I agree with Argent, It doent matter what others say if you feel that you are coping well and can offer each animal time, love, food, clean housing etc

I have got 4 hamsters, 2 rabbits and 2 guinea pigs which i find manageable, if i didnt think i could cope i wouldn't get any more pets. 

At one point i had 2 rabbits, 2 guinea pigs, 3 mice, 2 rats and 4 hamsters. I managed fine with them and they all were given play time with me, food, clean housing etc but unfortunately the hamsters, mice and rats were mostly pretty old when i rescued them so some have passed away and i have rescued others.


----------



## KalokiMallow (Mar 30, 2011)

I agree with the others, depends on how many you feel you can cope with. 

Our maximum was 8 rats, and that was perfect. However, that was with a different group of rats to the ones we have now. And I think any more now would be too much (currently 6), especially with the addition of a dog. 

As long as you have the time, money and desire to deal with more then do. I know someone for whom 3 rats was too many - though it took far too long for her to admit it.


----------



## Lil Miss (Dec 11, 2010)

as long as you can cope and they all have a good quality of life then you dont have too many, these days when people ask me how many animals i have i just say too many (as i know by their standards thats true) and laugh

at the moment i have 69 pets, and have lost 3 this week (dog, rabbit & hamster)


----------



## frosty2010 (Apr 2, 2010)

It is a very fair question, and I feel it depends on individual circumstances.

These can include and are not limited to:

1> Family members, will more pets cause tension between any family members
2> Space, is the home big enough, is the garden big enough
3> Time, do you have time to maintain, and if necessary exercise / train them all?
4> Funds, Can you afford vet bills, food, treats and toys?


Obviously the pet itself affects the response, for example you could have 4 cats, which would in theory take less looking after than one husky, as cats are very independent and huskies are pack / family orientated.

I dont think you have too many pets, as it seems they are small pets, however, I wouldnt go from 1 pet to 8 pets in a matter of a couple of weeks, I would like to make sure I could cope over a set period of say at least a month between introducing others. 
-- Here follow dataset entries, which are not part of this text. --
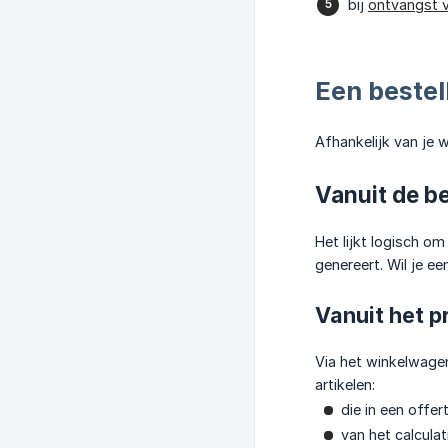
bij
ontvangst 
Een bestel
Afhankelijk van je 
Vanuit de be
Het lijkt logisch o
genereert. Wil je e
Vanuit het p
Via het winkelwagen
artikelen:
die in een offer
van het calculat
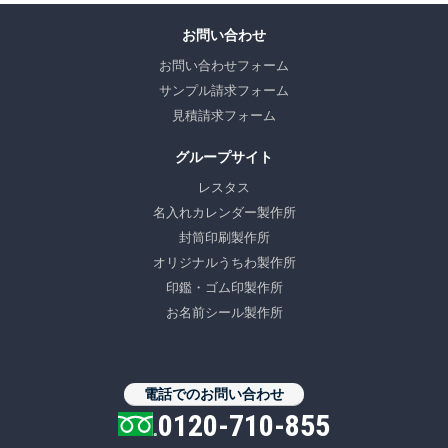
お問い合わせ
お問い合わせフォーム
サンプル請求フォーム
見積請求フォーム
グループサイト
レスタス
名入れカレンダー製作所
封筒印刷製作所
オリジナルうちわ製作所
印鑑・ゴム印製作所
お名前シール製作所
電話でのお問い合わせ
0120-710-855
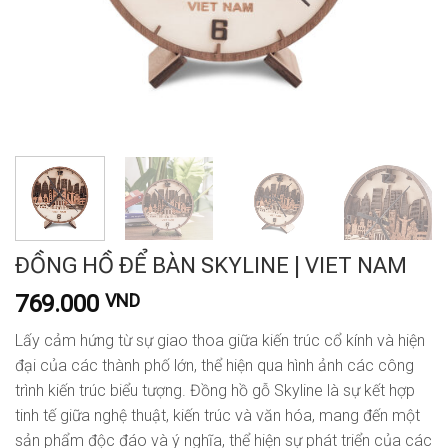
ĐỒNG HỒ ĐỂ BÀN SKYLINE | VIET NAM
769.000
VND
Lấy cảm hứng từ sự giao thoa giữa kiến trúc cổ kính và hiện
đại của các thành phố lớn, thể hiện qua hình ảnh các công
trình kiến trúc biểu tượng. Đồng hồ gỗ Skyline là sự kết hợp
tinh tế giữa nghệ thuật, kiến trúc và văn hóa, mang đến một
sản phẩm độc đáo và ý nghĩa, thể hiện sự phát triển của các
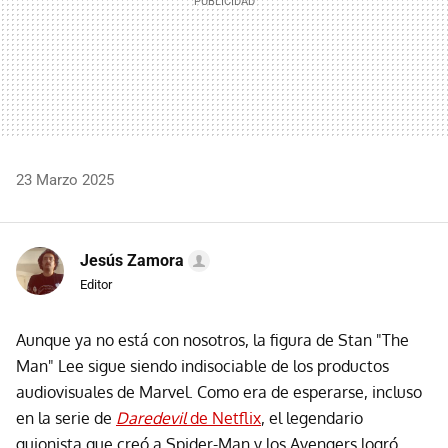
23 Marzo 2025
Jesús Zamora
Editor
Aunque ya no está con nosotros, la figura de Stan "The
Man" Lee sigue siendo indisociable de los productos
audiovisuales de Marvel. Como era de esperarse, incluso
en la serie de
Daredevil
de Netflix
, el legendario
guionista que creó a Spider-Man y los Avengers logró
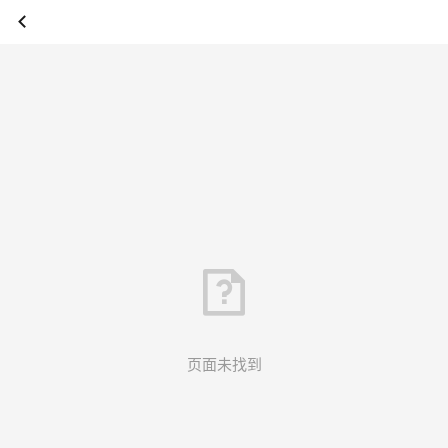
页面未找到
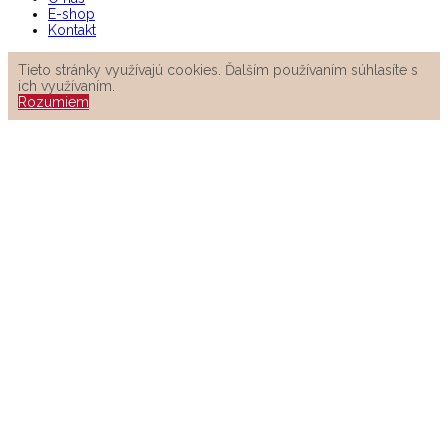
E-shop
Kontakt
Tieto stránky využívajú cookies. Ďalším používaním súhlasíte s
ich využívaním.
Rozumiem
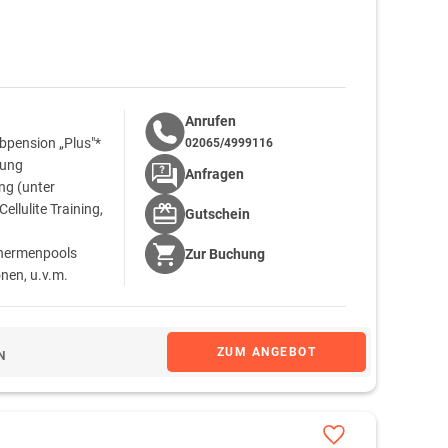
Anrufen
bpension „Plus"*
02065/4999116
rung
Anfragen
g (unter
llulite Training,
Gutschein
Thermenpools
Zur
Buchung
nen, u.v.m.
ranstaltungen und
zmannsdorf
ZUM ANGEBOT
N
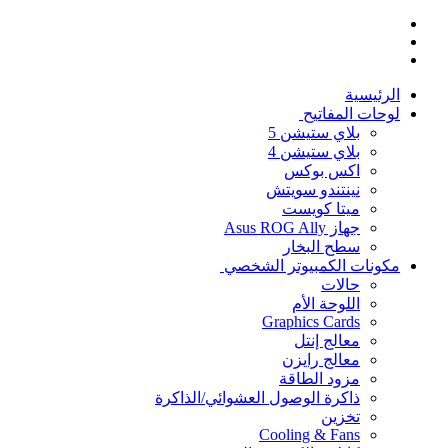
Complete 4-in-1 gaming kit for Android
Includes gaming keyboard, mouse &
adapter Ultra-low latency input for fast
reactions Plug-and-play setup — no root
required Compatible with major mobile
games RGB keyboard lighting Stable and
الرئيسية
secure connection Compact & portable
لوحات المفاتيح
design
بلاي ستيشن 5
بلاي ستيشن 4
اكس بوكس
نينتندو سويتش
ميتا كويست
جهاز Asus ROG Ally
سطح البخار
مكونات الكمبيوتر الشخصي
حالات
اللوحة الأم
Graphics Cards
معالج إنتل
معالج رايزن
مزود الطاقة
ذاكرة الوصول العشوائي/الذاكرة
تخزين
Cooling & Fans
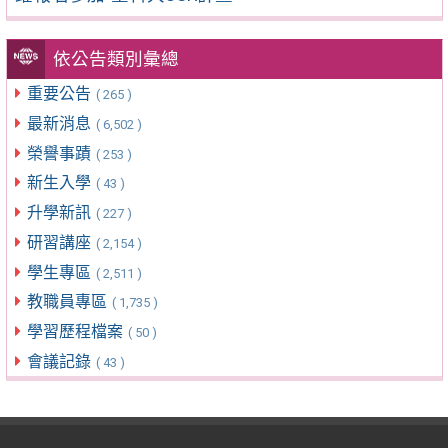
依公告類別彙總
重要公告
( 265 )
最新消息
( 6,502 )
榮譽事蹟
( 253 )
新生入學
( 43 )
升學新訊
( 227 )
研習講座
( 2,154 )
學生專區
( 2,511 )
教職員專區
( 1,735 )
學習歷程檔案
( 50 )
會議記錄
( 43 )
Please dont take offence at that, as no offence is meant, just personally I dont think I could cope with 8 new pets over such a short period, they wouldnt get the attention they'd have got if there was just one or two :s


----------



## Guest (Apr 2, 2011)

As above really, so long as you can cope, then have as many as you feel you can 

I have 27 various fluffs and scales, most people just look at me open mouthed when they hear my numbers :lol::lol:


----------



## catz4m8z (Aug 27, 2008)

It does depend from person to person. I agree with everyone here.
I would say to make sure you leave plenty of time between getting new pets though, as you can take on too much sometimes without realiesing it at first.


----------



## kirksandallchins (Nov 3, 2007)

At one point I had over 20 chinchillas and 2 dogs in the house with me - it was fine until I broke my arm and cleaning out the chinchillas became hard work. It was at this time I decided to stop breeding them and sold a lot of my younger animals. This left me with one pair and a group of 5 which I called the Grumpies and Oldies!


----------



## Sarah+Hammies (Jul 20, 2009)

catz4m8z said:


> It does depend from person to person. I agree with everyone here.
> I would say to make sure you leave plenty of time between getting new pets though, as you can take on too much sometimes without realiesing it at first.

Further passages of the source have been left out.